→ **Exercise prompt**
Find each line of the material below in which the word "duration" occurs, and return it.

── Entries supplied

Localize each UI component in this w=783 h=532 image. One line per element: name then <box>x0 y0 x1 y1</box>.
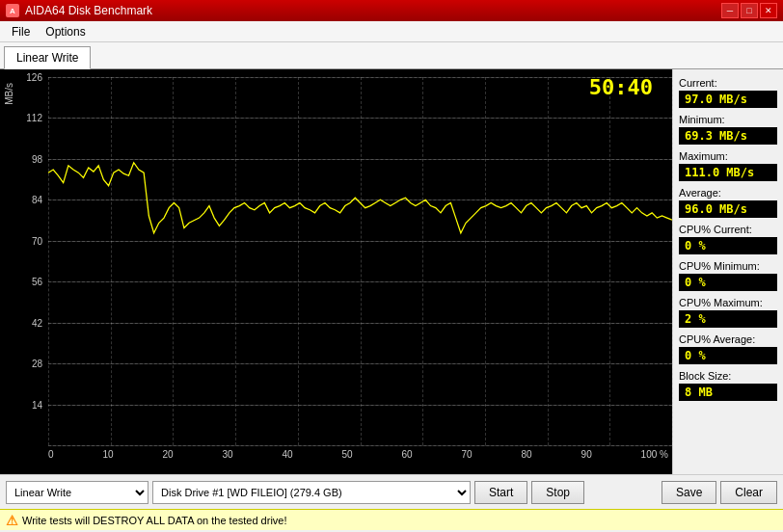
window-controls: ─ □ ✕ <box>721 3 777 18</box>
cpu-current-label: CPU% Current: <box>679 224 777 235</box>
tab-linear-write[interactable]: Linear Write <box>4 46 91 69</box>
bottom-toolbar: Linear Write Disk Drive #1 [WD FILEIO] (… <box>0 474 783 509</box>
cpu-average-label: CPU% Average: <box>679 333 777 345</box>
maximum-value: 111.0 MB/s <box>679 164 777 181</box>
save-button[interactable]: Save <box>662 481 716 504</box>
current-value: 97.0 MB/s <box>679 91 777 108</box>
cpu-maximum-value: 2 % <box>679 310 777 328</box>
minimum-label: Minimum: <box>679 114 777 125</box>
status-message: Write tests will DESTROY ALL DATA on the… <box>22 515 287 526</box>
test-mode-dropdown[interactable]: Linear Write <box>6 481 148 504</box>
app-icon: A <box>6 4 19 17</box>
window-title: AIDA64 Disk Benchmark <box>25 4 152 17</box>
cpu-minimum-label: CPU% Minimum: <box>679 260 777 272</box>
cpu-minimum-value: 0 % <box>679 274 777 291</box>
warning-icon: ⚠ <box>6 513 18 528</box>
average-value: 96.0 MB/s <box>679 200 777 218</box>
close-button[interactable]: ✕ <box>760 3 777 18</box>
average-label: Average: <box>679 187 777 199</box>
chart-svg <box>48 77 672 462</box>
status-bar: ⚠ Write tests will DESTROY ALL DATA on t… <box>0 509 783 530</box>
x-axis: 0 10 20 30 40 50 60 70 80 90 100 % <box>48 445 672 474</box>
tab-bar: Linear Write <box>0 42 783 69</box>
blocksize-value: 8 MB <box>679 384 777 401</box>
stats-panel: Current: 97.0 MB/s Minimum: 69.3 MB/s Ma… <box>672 69 783 474</box>
main-content: MB/s 50:40 <box>0 69 783 474</box>
minimum-value: 69.3 MB/s <box>679 127 777 145</box>
start-button[interactable]: Start <box>474 481 527 504</box>
cpu-current-value: 0 % <box>679 237 777 254</box>
title-bar: A AIDA64 Disk Benchmark ─ □ ✕ <box>0 0 783 21</box>
cpu-maximum-label: CPU% Maximum: <box>679 297 777 308</box>
menu-file[interactable]: File <box>4 23 38 40</box>
menu-bar: File Options <box>0 21 783 42</box>
current-label: Current: <box>679 77 777 89</box>
cpu-average-value: 0 % <box>679 347 777 364</box>
y-axis: 126 112 98 84 70 56 42 28 14 <box>0 77 46 445</box>
clear-button[interactable]: Clear <box>720 481 777 504</box>
drive-dropdown[interactable]: Disk Drive #1 [WD FILEIO] (279.4 GB) <box>152 481 471 504</box>
maximum-label: Maximum: <box>679 150 777 162</box>
menu-options[interactable]: Options <box>38 23 93 40</box>
blocksize-label: Block Size: <box>679 370 777 382</box>
chart-area: MB/s 50:40 <box>0 69 672 474</box>
stop-button[interactable]: Stop <box>531 481 584 504</box>
maximize-button[interactable]: □ <box>741 3 758 18</box>
minimize-button[interactable]: ─ <box>721 3 739 18</box>
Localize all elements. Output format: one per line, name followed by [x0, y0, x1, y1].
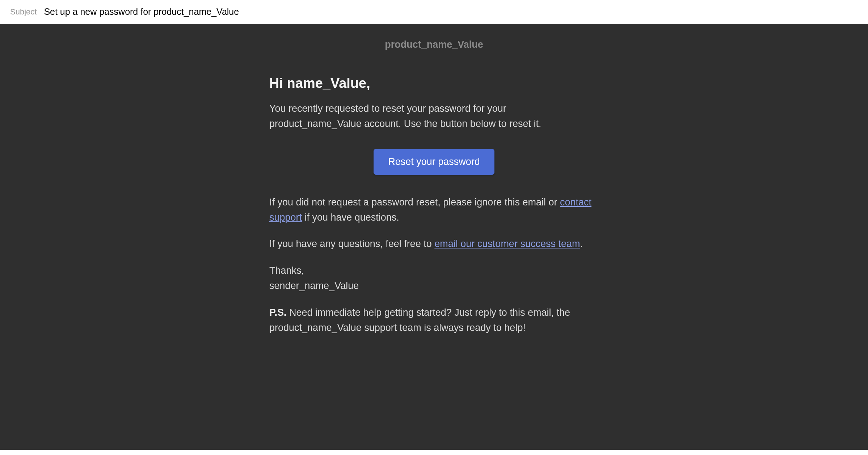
greeting: Hi name_Value,	[269, 76, 599, 91]
sender-name: sender_name_Value	[269, 280, 359, 291]
subject-value: Set up a new password for product_name_V…	[44, 7, 239, 17]
subject-label: Subject	[10, 7, 37, 17]
ps-text: Need immediate help getting started? Jus…	[269, 307, 570, 333]
email-content: Hi name_Value, You recently requested to…	[269, 76, 599, 357]
signoff: Thanks, sender_name_Value	[269, 263, 599, 294]
ignore-post: if you have questions.	[302, 212, 399, 223]
button-wrap: Reset your password	[269, 149, 599, 175]
thanks-text: Thanks,	[269, 265, 304, 276]
ps-label: P.S.	[269, 307, 287, 318]
email-body: product_name_Value Hi name_Value, You re…	[0, 24, 868, 450]
ignore-text: If you did not request a password reset,…	[269, 195, 599, 225]
email-container: product_name_Value Hi name_Value, You re…	[269, 24, 599, 357]
success-team-link[interactable]: email our customer success team	[434, 238, 580, 249]
questions-text: If you have any questions, feel free to …	[269, 237, 599, 252]
questions-post: .	[580, 238, 583, 249]
ps-block: P.S. Need immediate help getting started…	[269, 305, 599, 336]
intro-text: You recently requested to reset your pas…	[269, 101, 599, 132]
reset-password-button[interactable]: Reset your password	[374, 149, 494, 175]
product-name: product_name_Value	[269, 39, 599, 50]
product-header: product_name_Value	[269, 24, 599, 76]
ignore-pre: If you did not request a password reset,…	[269, 197, 560, 208]
questions-pre: If you have any questions, feel free to	[269, 238, 434, 249]
subject-bar: Subject Set up a new password for produc…	[0, 0, 868, 24]
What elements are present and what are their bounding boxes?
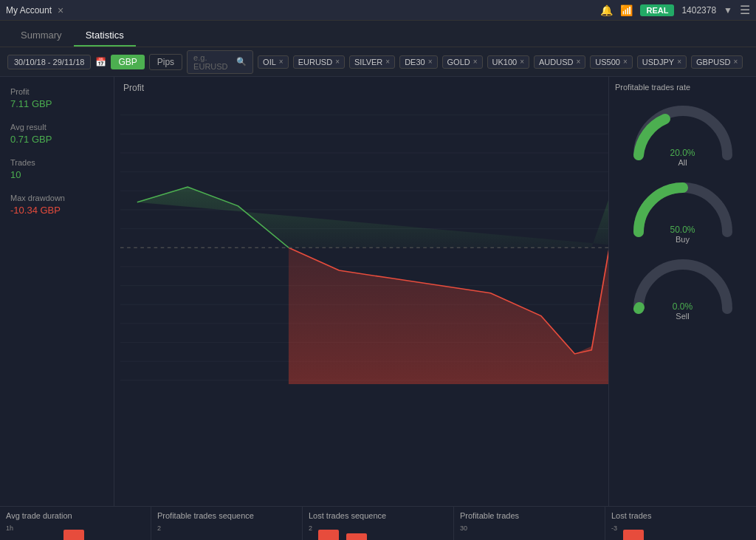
remove-silver-icon[interactable]: × (385, 58, 390, 66)
symbol-search[interactable]: e.g. EURUSD 🔍 (187, 50, 253, 74)
left-panel: Profit 7.11 GBP Avg result 0.71 GBP Trad… (0, 77, 114, 506)
bell-icon: 🔔 (600, 4, 613, 16)
profit-stat: Profit 7.11 GBP (10, 87, 103, 109)
gauge-sell: 0.0% Sell (615, 250, 750, 321)
profitable-trades-block: Profitable trades 30 20 10 0 Max Avg (454, 507, 605, 540)
search-placeholder: e.g. EURUSD (193, 53, 233, 71)
max-drawdown-stat: Max drawdown -10.34 GBP (10, 194, 103, 216)
title-bar-left: My Account × (6, 4, 63, 16)
remove-us500-icon[interactable]: × (623, 58, 628, 66)
profitable-sequence-title: Profitable trades sequence (157, 511, 296, 520)
chart-title: Profit (120, 83, 608, 93)
account-id: 1402378 (681, 5, 716, 16)
svg-marker-31 (289, 153, 608, 384)
currency-button[interactable]: GBP (111, 55, 144, 69)
account-title: My Account (6, 5, 52, 16)
dropdown-icon[interactable]: ▼ (724, 5, 732, 16)
lost-sequence-block: Lost trades sequence 2 1 1 0 Max Avg (303, 507, 454, 540)
max-drawdown-value: -10.34 GBP (10, 205, 103, 216)
symbol-tag-gold: GOLD × (442, 55, 483, 69)
filter-bar: 30/10/18 - 29/11/18 📅 GBP Pips e.g. EURU… (0, 47, 756, 77)
gauge-all-value: 20.0% (670, 148, 695, 158)
right-panel: Profitable trades rate 20.0% All 50.0% B… (608, 77, 756, 506)
lost-seq-max-bar: Max (318, 530, 339, 540)
remove-oil-icon[interactable]: × (279, 58, 284, 66)
real-badge: REAL (640, 4, 674, 16)
symbol-tag-de30: DE30 × (399, 55, 437, 69)
profit-value: 7.11 GBP (10, 98, 103, 109)
symbol-tag-gbpusd: GBPUSD × (691, 55, 743, 69)
search-icon: 🔍 (236, 57, 247, 66)
gauge-buy: 50.0% Buy (615, 173, 750, 244)
close-icon[interactable]: × (58, 4, 63, 16)
tab-statistics[interactable]: Statistics (74, 25, 136, 47)
tabs-bar: Summary Statistics (0, 21, 756, 47)
svg-marker-30 (137, 153, 608, 247)
lost-sequence-title: Lost trades sequence (309, 511, 447, 520)
trades-stat: Trades 10 (10, 158, 103, 180)
duration-lost-bar: Lost (63, 530, 84, 540)
avg-trade-duration-title: Avg trade duration (6, 511, 145, 520)
date-range-picker[interactable]: 30/10/18 - 29/11/18 (7, 55, 91, 69)
gauge-all: 20.0% All (615, 96, 750, 167)
lost-trades-title: Lost trades (611, 511, 750, 520)
profit-label: Profit (10, 87, 103, 96)
remove-usdjpy-icon[interactable]: × (677, 58, 681, 66)
max-drawdown-label: Max drawdown (10, 194, 103, 202)
profitable-sequence-block: Profitable trades sequence 2 1 1 0 Max A… (151, 507, 303, 540)
bottom-stats: Avg trade duration 1h 40m 20m 0m Profita… (0, 506, 756, 540)
calendar-icon[interactable]: 📅 (95, 57, 106, 67)
symbol-tag-oil: OIL × (258, 55, 289, 69)
remove-uk100-icon[interactable]: × (520, 58, 524, 66)
profit-chart: 10.00 8.57 7.14 5.71 4.29 2.86 1.43 0.00… (120, 96, 608, 386)
avg-result-stat: Avg result 0.71 GBP (10, 123, 103, 145)
remove-eurusd-icon[interactable]: × (335, 58, 340, 66)
lost-trades-max-bar: Max (623, 530, 644, 540)
gauge-sell-label: Sell (676, 312, 689, 321)
menu-icon[interactable]: ☰ (740, 3, 750, 17)
remove-de30-icon[interactable]: × (428, 58, 433, 66)
gauge-sell-value: 0.0% (673, 301, 693, 312)
gauge-buy-value: 50.0% (670, 225, 695, 235)
pips-button[interactable]: Pips (149, 54, 182, 70)
title-bar: My Account × 🔔 📶 REAL 1402378 ▼ ☰ (0, 0, 756, 21)
symbol-tag-us500: US500 × (590, 55, 632, 69)
signal-icon: 📶 (620, 4, 633, 16)
avg-result-label: Avg result (10, 123, 103, 131)
symbol-tag-silver: SILVER × (349, 55, 395, 69)
main-content: Profit 7.11 GBP Avg result 0.71 GBP Trad… (0, 77, 756, 506)
tab-summary[interactable]: Summary (9, 25, 74, 47)
symbol-tag-eurusd: EURUSD × (293, 55, 345, 69)
avg-result-value: 0.71 GBP (10, 134, 103, 145)
remove-gold-icon[interactable]: × (473, 58, 478, 66)
remove-audusd-icon[interactable]: × (576, 58, 580, 66)
lost-trades-block: Lost trades -3 -2 -1 0 Max Avg (605, 507, 756, 540)
chart-area: Profit 10.00 8.57 (114, 77, 608, 506)
avg-trade-duration-block: Avg trade duration 1h 40m 20m 0m Profita… (0, 507, 151, 540)
title-bar-right: 🔔 📶 REAL 1402378 ▼ ☰ (600, 3, 750, 17)
gauge-buy-label: Buy (676, 235, 690, 244)
symbol-tag-audusd: AUDUSD × (534, 55, 585, 69)
remove-gbpusd-icon[interactable]: × (734, 58, 738, 66)
trades-label: Trades (10, 158, 103, 167)
symbol-tag-uk100: UK100 × (487, 55, 529, 69)
gauge-section-title: Profitable trades rate (615, 83, 750, 92)
trades-value: 10 (10, 169, 103, 180)
lost-seq-avg-bar: Avg (346, 533, 367, 540)
symbol-tag-usdjpy: USDJPY × (637, 55, 687, 69)
gauge-all-label: All (678, 158, 687, 167)
profitable-trades-title: Profitable trades (460, 511, 599, 520)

────

→ **Answer box**
duration-lost-bar: Lost (63, 530, 84, 540)
avg-trade-duration-title: Avg trade duration (6, 511, 145, 520)
bottom-stats: Avg trade duration 1h 40m 20m 0m Profita… (0, 506, 756, 540)
avg-trade-duration-block: Avg trade duration 1h 40m 20m 0m Profita… (0, 507, 151, 540)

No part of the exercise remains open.